### SUPPLIED ENTRIES:
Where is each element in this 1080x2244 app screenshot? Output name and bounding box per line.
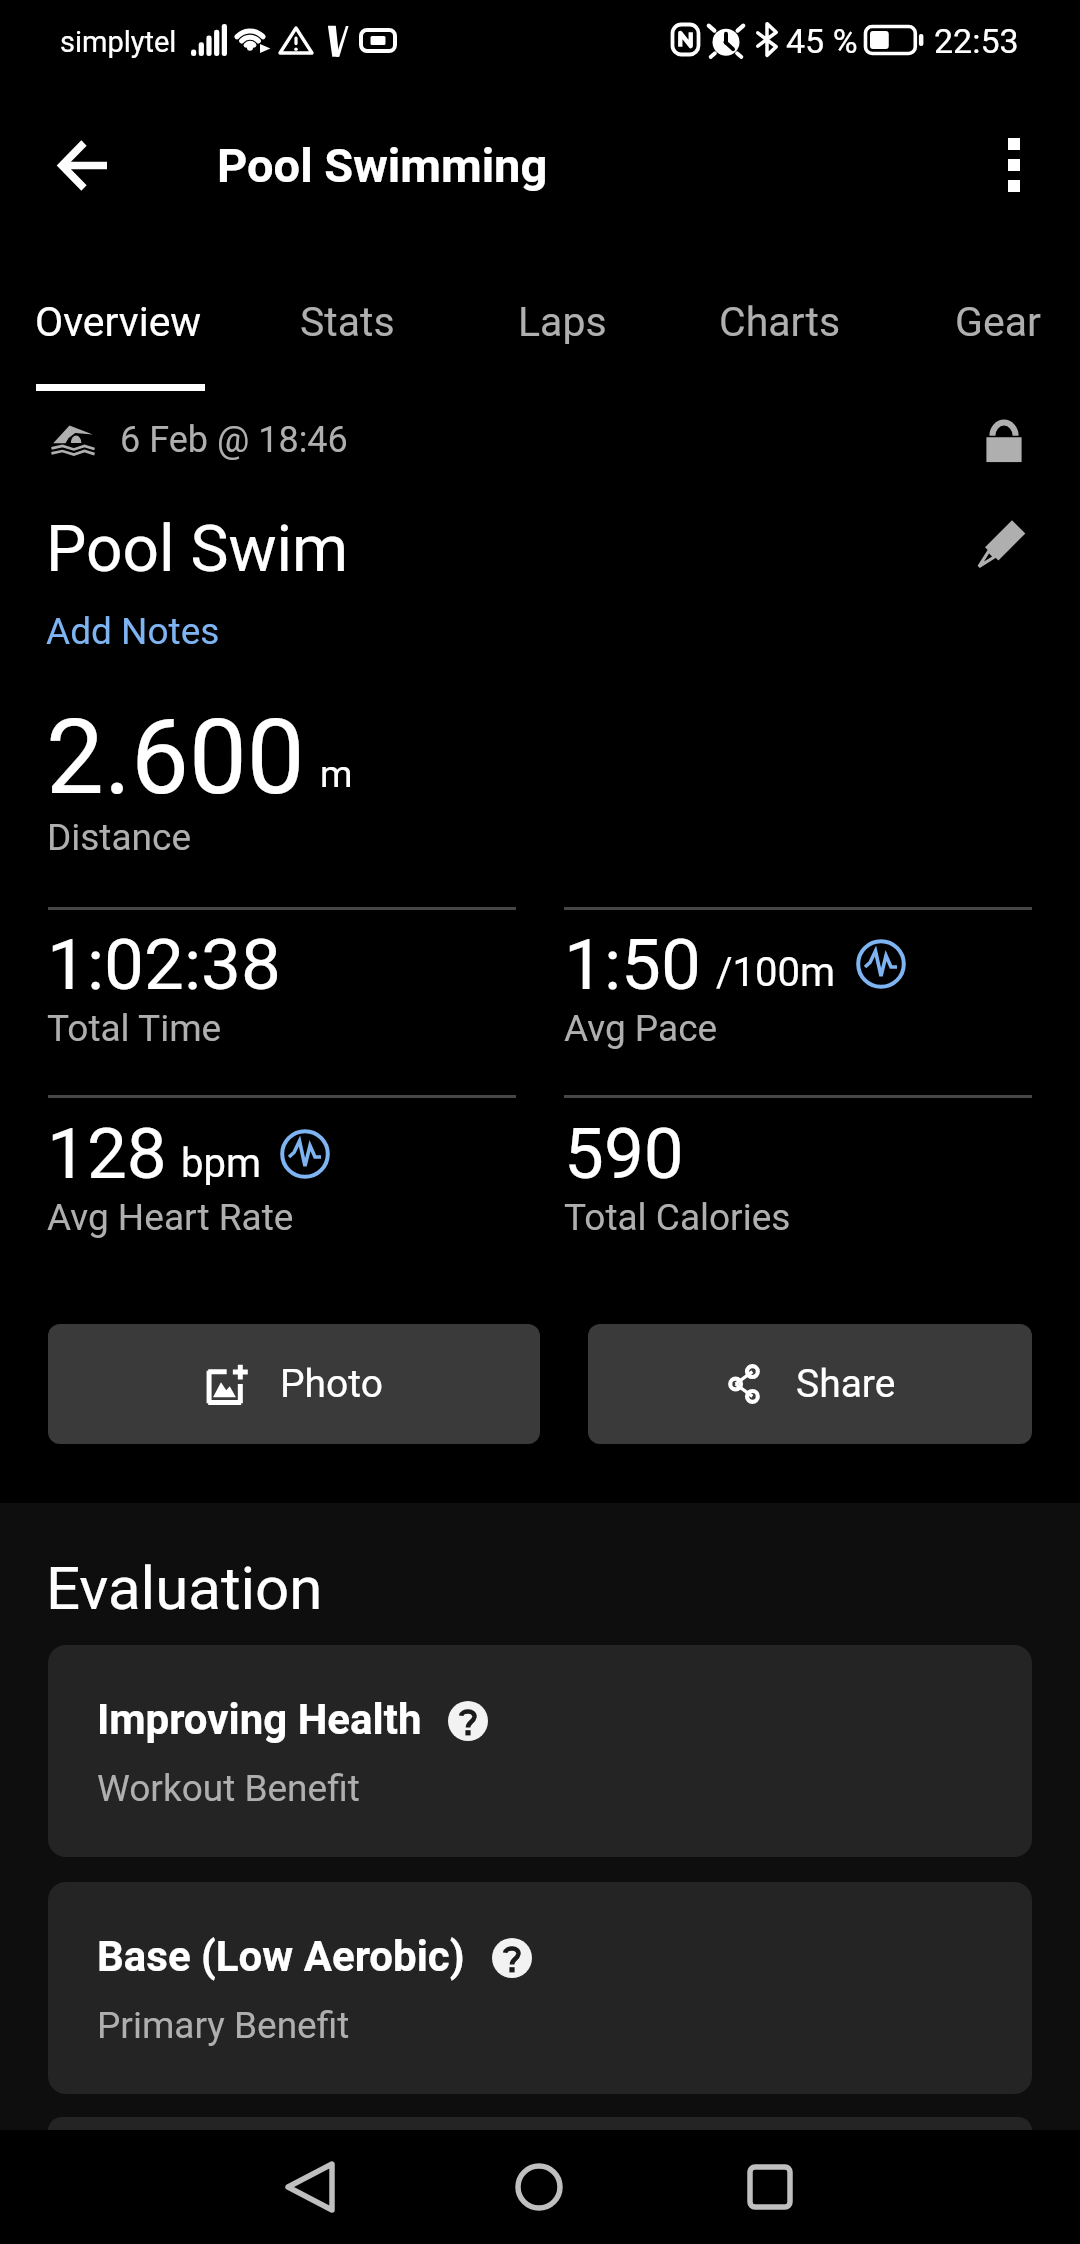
staticText: m [320, 753, 353, 796]
button[interactable]: Help [448, 1701, 488, 1741]
button[interactable]: Recent apps [715, 2132, 825, 2242]
button[interactable]: Add Notes [46, 610, 220, 653]
staticText: Gear [955, 298, 1041, 346]
staticText: simplytel [60, 25, 177, 59]
staticText: Charts [719, 298, 841, 346]
staticText: Avg Pace [564, 1007, 718, 1050]
staticText: Pool Swimming [217, 138, 548, 193]
staticText: Evaluation [46, 1553, 323, 1623]
staticText: Stats [300, 298, 395, 346]
staticText: Improving Health [97, 1695, 422, 1744]
staticText: 1:02:38 [47, 923, 281, 1006]
staticText: bpm [181, 1140, 261, 1187]
button[interactable]: Stats [254, 286, 440, 358]
button[interactable]: Base (Low Aerobic) [48, 1882, 1032, 2094]
staticText: Total Time [47, 1007, 222, 1050]
staticText: Avg Heart Rate [47, 1196, 294, 1239]
staticText: 590 [564, 1112, 684, 1195]
button[interactable]: Share [588, 1324, 1032, 1444]
staticText: 6 Feb @ 18:46 [120, 419, 348, 461]
button[interactable]: Help [492, 1938, 532, 1978]
staticText: 45 % [786, 21, 858, 61]
button[interactable]: Edit [958, 497, 1048, 587]
staticText: 2.600 [46, 697, 305, 818]
button[interactable]: Home [484, 2132, 594, 2242]
button[interactable]: Overview [0, 286, 245, 358]
staticText: 128 [47, 1112, 167, 1195]
button[interactable]: Improving Health [48, 1645, 1032, 1857]
staticText: 22:53 [934, 21, 1019, 61]
staticText: Photo [280, 1361, 383, 1407]
staticText: Laps [518, 298, 607, 346]
button[interactable]: More options [958, 109, 1070, 221]
button[interactable]: Photo [48, 1324, 540, 1444]
staticText: 1:50 [564, 923, 701, 1006]
button[interactable]: Back [28, 109, 140, 221]
staticText: Base (Low Aerobic) [97, 1932, 465, 1981]
staticText: /100m [716, 949, 836, 996]
button[interactable]: Charts [676, 286, 884, 358]
staticText: Distance [47, 816, 192, 859]
staticText: Overview [35, 298, 202, 346]
button[interactable]: Gear [892, 286, 1080, 358]
staticText: Primary Benefit [97, 2004, 350, 2047]
button[interactable]: Back [255, 2132, 365, 2242]
staticText: Workout Benefit [97, 1767, 360, 1810]
button[interactable]: Laps [475, 286, 650, 358]
staticText: Share [796, 1361, 896, 1407]
staticText: Total Calories [564, 1196, 791, 1239]
button[interactable]: Privacy [966, 402, 1042, 478]
staticText: Pool Swim [46, 512, 349, 587]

### ABOUT THIS TASK:
Give the number of lines above that hold "Aerobic", with no other words.

### RESULT OF THIS EXERCISE:
2